[Webinar] Bringing Flink to On-Prem and Private Clouds | Register Now
The Possibilities and Pitfalls of Writing Your Own State Stores. Building an event-driven system will inevitably lead you to exposing your data through APIs to make your data accessible to non-streaming solutions. At first glance, Kafka Streams provides statestores which we could use to build our APIs directly onto Kafka. But all store implementations are key/value based which is fine when you only retrieve information by key. API’s however require a bit more “searchability”.

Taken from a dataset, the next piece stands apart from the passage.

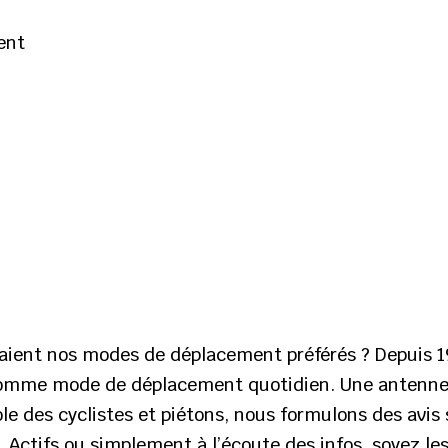
ent
enaient nos modes de déplacement préférés ? Depuis 1
comme mode de déplacement quotidien. Une antenne d
le des cyclistes et piétons, nous formulons des avi
o. Actifs ou simplement à l’écoute des infos, soyez le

Writing your own state store is certainly possible, but it is challenging. At KOR, we went through this process and implemented a state store on top of Nitrite Database, an embedded document database. This allows you not only to retrieve your documents using a key, but also to search through the values in the store using a MongoDB-like API. On the surface, state stores seem straightforward, but the devil is certainly in the details. How does partitioning fit into this story and how do you make sure everything keeps running smooth, even after restarting or scaling your applications?
We made the project open source for everyone out there wanting to try this approach, but most of all we want to tell you about the dragons we encountered. Join me in a journey of ups and downs that starts with a simple requirement (host an API), through implementing a custom state store and finishes off by describing the challenges we encountered getting our APIs deployed. Don’t expect all “roses and sunshine”. While hosting APIs on Kafka is possible, there are some consequences that we just couldn’t overcome … yet.